** Opening SUPPLIED DATA block **

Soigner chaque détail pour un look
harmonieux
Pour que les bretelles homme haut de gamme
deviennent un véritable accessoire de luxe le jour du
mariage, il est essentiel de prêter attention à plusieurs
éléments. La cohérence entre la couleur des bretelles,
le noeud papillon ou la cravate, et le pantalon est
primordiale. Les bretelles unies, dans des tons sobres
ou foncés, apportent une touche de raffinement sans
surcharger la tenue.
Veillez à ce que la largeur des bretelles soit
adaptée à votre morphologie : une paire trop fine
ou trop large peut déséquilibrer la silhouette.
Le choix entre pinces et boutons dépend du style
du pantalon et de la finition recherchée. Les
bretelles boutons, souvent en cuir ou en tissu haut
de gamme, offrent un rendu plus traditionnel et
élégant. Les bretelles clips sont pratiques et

** Closing SUPPLIED DATA block **

→ THE PROBLEM
Now repeat the data exactly, keeping every line.

→ RESPONSE TO THE TASK
Soigner chaque détail pour un look
harmonieux
Pour que les bretelles homme haut de gamme
deviennent un véritable accessoire de luxe le jour du
mariage, il est essentiel de prêter attention à plusieurs
éléments. La cohérence entre la couleur des bretelles,
le noeud papillon ou la cravate, et le pantalon est
primordiale. Les bretelles unies, dans des tons sobres
ou foncés, apportent une touche de raffinement sans
surcharger la tenue.
Veillez à ce que la largeur des bretelles soit
adaptée à votre morphologie : une paire trop fine
ou trop large peut déséquilibrer la silhouette.
Le choix entre pinces et boutons dépend du style
du pantalon et de la finition recherchée. Les
bretelles boutons, souvent en cuir ou en tissu haut
de gamme, offrent un rendu plus traditionnel et
élégant. Les bretelles clips sont pratiques et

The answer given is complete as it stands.